• **What the task asks**
Find every line in the records below that contains "sobre", and copy it.

Saved data entries:
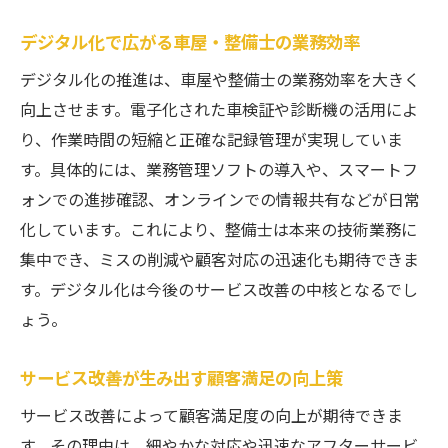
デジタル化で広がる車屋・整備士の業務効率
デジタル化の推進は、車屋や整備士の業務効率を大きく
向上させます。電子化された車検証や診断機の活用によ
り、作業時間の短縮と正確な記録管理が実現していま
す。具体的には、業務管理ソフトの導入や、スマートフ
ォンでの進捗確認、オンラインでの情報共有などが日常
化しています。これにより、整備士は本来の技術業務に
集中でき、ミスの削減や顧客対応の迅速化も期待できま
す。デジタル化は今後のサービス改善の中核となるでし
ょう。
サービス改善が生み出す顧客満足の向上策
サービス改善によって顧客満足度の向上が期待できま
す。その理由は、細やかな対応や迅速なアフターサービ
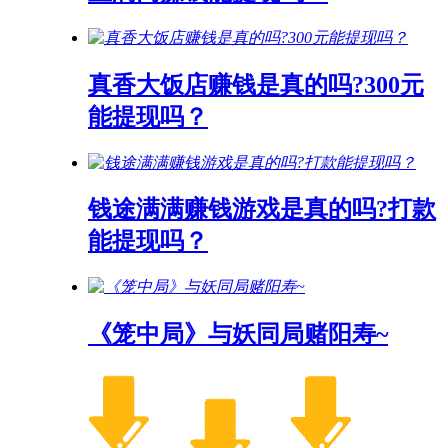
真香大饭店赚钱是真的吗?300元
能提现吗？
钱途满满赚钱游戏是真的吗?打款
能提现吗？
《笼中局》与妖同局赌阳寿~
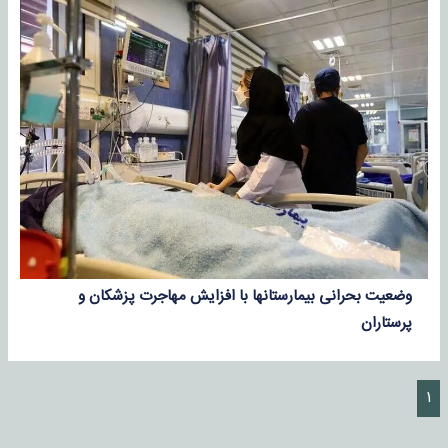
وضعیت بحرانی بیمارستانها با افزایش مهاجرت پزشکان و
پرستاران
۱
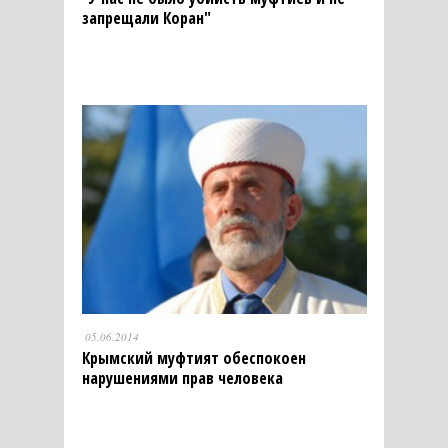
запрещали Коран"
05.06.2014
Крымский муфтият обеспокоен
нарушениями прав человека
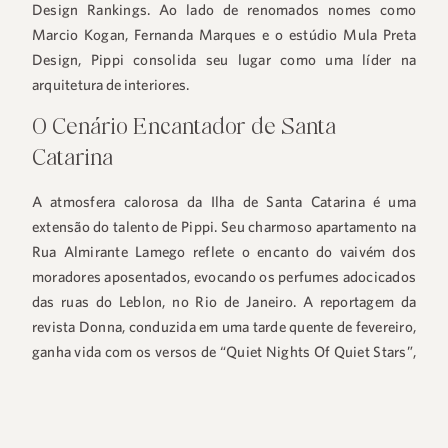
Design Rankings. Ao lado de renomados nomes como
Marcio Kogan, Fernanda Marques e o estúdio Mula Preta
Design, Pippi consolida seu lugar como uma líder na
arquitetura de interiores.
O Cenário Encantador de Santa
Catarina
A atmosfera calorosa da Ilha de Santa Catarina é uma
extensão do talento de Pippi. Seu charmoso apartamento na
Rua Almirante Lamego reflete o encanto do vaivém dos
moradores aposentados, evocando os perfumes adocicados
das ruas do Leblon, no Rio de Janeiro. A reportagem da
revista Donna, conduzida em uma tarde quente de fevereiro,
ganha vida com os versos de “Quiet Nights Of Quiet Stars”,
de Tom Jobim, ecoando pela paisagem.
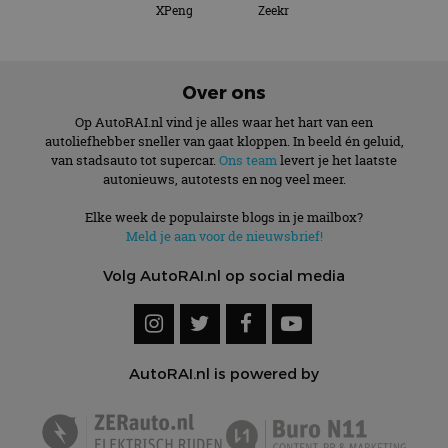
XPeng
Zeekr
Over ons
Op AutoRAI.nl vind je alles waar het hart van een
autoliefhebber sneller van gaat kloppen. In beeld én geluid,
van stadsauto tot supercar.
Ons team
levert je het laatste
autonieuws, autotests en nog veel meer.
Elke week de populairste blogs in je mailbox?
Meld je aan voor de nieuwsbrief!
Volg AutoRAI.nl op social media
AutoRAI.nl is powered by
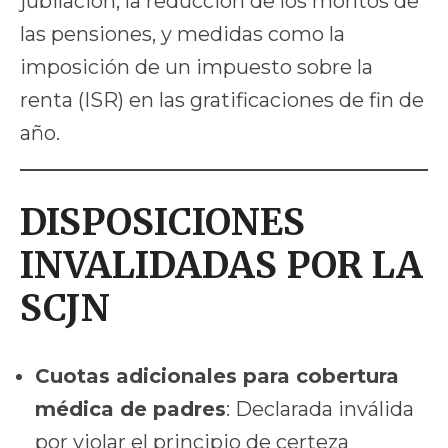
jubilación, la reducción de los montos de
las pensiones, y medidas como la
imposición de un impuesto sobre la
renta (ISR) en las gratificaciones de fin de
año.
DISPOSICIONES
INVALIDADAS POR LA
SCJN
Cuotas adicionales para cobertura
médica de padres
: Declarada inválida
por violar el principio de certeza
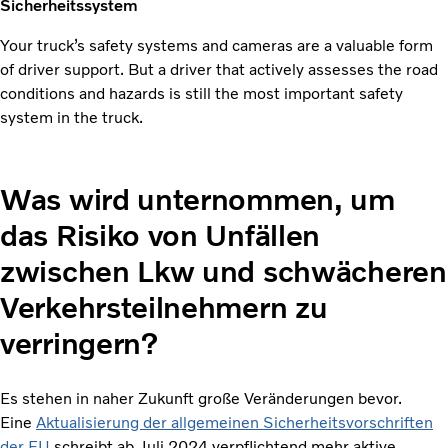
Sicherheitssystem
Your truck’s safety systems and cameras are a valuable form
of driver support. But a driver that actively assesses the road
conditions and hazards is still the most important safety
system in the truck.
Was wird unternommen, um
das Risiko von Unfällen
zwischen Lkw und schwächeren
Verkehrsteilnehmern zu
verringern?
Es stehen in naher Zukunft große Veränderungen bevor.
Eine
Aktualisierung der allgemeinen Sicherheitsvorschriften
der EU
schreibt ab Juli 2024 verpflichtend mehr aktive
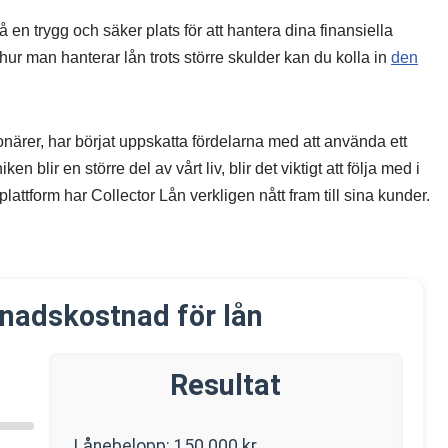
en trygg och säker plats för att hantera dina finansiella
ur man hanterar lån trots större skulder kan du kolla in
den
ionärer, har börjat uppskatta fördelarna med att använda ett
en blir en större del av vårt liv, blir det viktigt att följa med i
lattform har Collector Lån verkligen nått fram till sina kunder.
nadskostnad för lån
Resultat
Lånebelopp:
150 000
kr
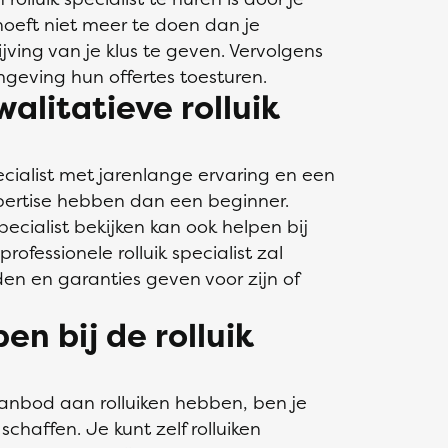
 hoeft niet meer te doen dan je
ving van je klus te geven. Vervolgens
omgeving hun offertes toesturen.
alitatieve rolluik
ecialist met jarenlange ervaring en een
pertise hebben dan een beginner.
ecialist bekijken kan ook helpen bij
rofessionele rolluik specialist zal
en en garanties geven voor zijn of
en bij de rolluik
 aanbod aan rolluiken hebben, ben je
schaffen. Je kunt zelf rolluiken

* * *

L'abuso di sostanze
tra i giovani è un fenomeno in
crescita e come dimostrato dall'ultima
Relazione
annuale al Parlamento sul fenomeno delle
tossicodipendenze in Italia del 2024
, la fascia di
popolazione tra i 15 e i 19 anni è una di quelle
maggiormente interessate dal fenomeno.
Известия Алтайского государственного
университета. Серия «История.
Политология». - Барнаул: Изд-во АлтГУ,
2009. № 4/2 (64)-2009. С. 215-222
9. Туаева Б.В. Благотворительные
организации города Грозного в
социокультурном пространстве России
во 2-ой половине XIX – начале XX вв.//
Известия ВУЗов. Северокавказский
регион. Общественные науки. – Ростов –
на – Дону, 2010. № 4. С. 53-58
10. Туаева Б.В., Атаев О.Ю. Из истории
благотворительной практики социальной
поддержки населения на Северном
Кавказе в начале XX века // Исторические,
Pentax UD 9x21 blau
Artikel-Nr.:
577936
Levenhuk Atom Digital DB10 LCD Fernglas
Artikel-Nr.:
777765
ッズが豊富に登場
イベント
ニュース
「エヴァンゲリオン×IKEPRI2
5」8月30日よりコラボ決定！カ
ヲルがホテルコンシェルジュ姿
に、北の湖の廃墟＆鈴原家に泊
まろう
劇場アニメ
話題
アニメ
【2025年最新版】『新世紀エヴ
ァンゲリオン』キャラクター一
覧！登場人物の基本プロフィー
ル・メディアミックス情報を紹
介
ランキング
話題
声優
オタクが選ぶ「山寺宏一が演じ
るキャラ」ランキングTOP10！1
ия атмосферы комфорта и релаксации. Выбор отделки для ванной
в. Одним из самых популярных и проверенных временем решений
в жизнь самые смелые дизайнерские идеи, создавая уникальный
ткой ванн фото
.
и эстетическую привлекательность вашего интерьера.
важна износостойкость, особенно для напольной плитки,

==

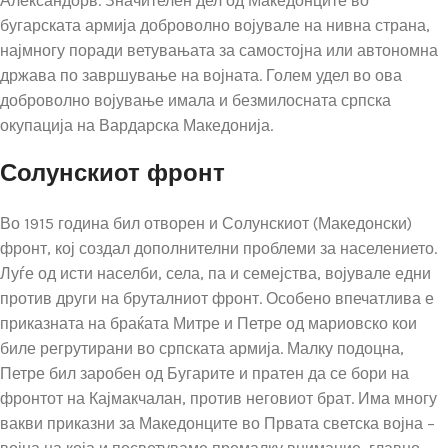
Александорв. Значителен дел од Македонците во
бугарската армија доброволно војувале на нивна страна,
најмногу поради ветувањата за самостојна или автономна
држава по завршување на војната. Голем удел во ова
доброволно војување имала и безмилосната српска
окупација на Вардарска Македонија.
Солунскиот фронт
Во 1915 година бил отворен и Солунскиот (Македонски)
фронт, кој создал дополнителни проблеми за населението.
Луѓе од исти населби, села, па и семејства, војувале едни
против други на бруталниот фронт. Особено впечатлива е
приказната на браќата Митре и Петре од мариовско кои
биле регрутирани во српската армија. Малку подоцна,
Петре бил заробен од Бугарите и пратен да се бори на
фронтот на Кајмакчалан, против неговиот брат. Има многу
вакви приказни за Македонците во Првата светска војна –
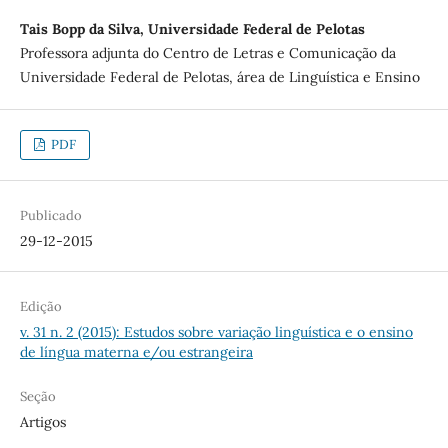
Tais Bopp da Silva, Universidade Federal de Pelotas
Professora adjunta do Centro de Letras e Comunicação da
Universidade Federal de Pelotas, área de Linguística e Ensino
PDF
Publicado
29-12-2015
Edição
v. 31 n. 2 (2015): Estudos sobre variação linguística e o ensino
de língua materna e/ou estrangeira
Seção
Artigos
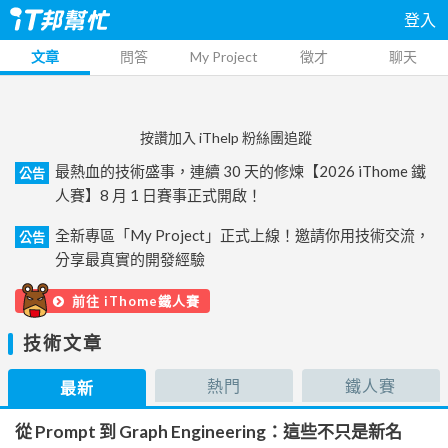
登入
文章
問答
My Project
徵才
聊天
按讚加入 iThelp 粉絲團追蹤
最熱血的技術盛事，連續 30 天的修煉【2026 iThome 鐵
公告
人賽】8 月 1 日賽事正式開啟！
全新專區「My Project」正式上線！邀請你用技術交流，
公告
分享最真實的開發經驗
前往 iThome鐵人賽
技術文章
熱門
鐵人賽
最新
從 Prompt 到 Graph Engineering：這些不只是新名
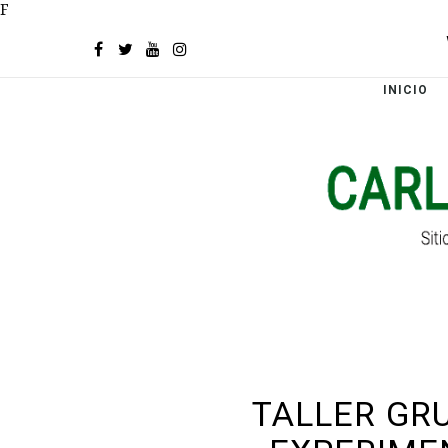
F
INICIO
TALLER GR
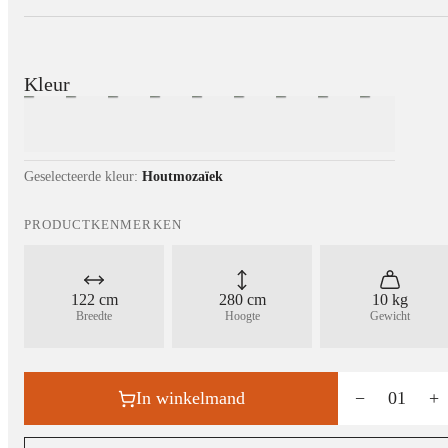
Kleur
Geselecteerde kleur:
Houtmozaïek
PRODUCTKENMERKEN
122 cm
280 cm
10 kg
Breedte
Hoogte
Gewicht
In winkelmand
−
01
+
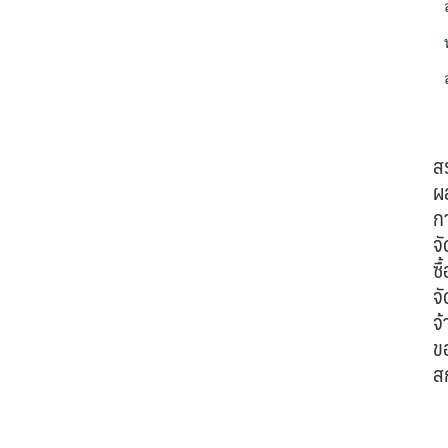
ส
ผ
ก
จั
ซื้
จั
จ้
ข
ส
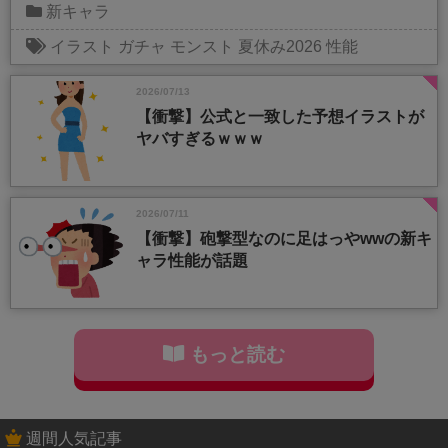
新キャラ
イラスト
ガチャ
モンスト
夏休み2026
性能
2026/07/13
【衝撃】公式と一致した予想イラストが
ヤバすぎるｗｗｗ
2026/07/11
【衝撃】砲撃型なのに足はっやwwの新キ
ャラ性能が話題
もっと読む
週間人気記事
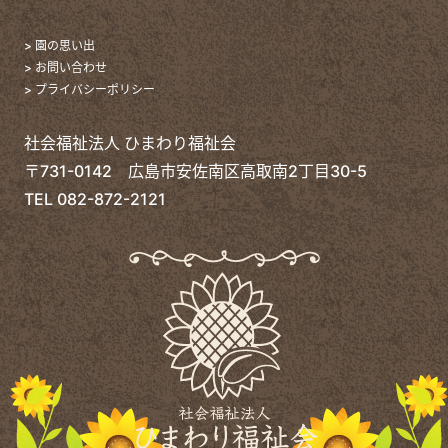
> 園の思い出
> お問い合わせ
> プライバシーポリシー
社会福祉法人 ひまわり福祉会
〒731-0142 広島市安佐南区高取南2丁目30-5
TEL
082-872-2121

• **Response to this exercise**
imposición de un impuesto sobre la
v. 31 n. 2 (2015): Estudos sobre variação linguística e o ensino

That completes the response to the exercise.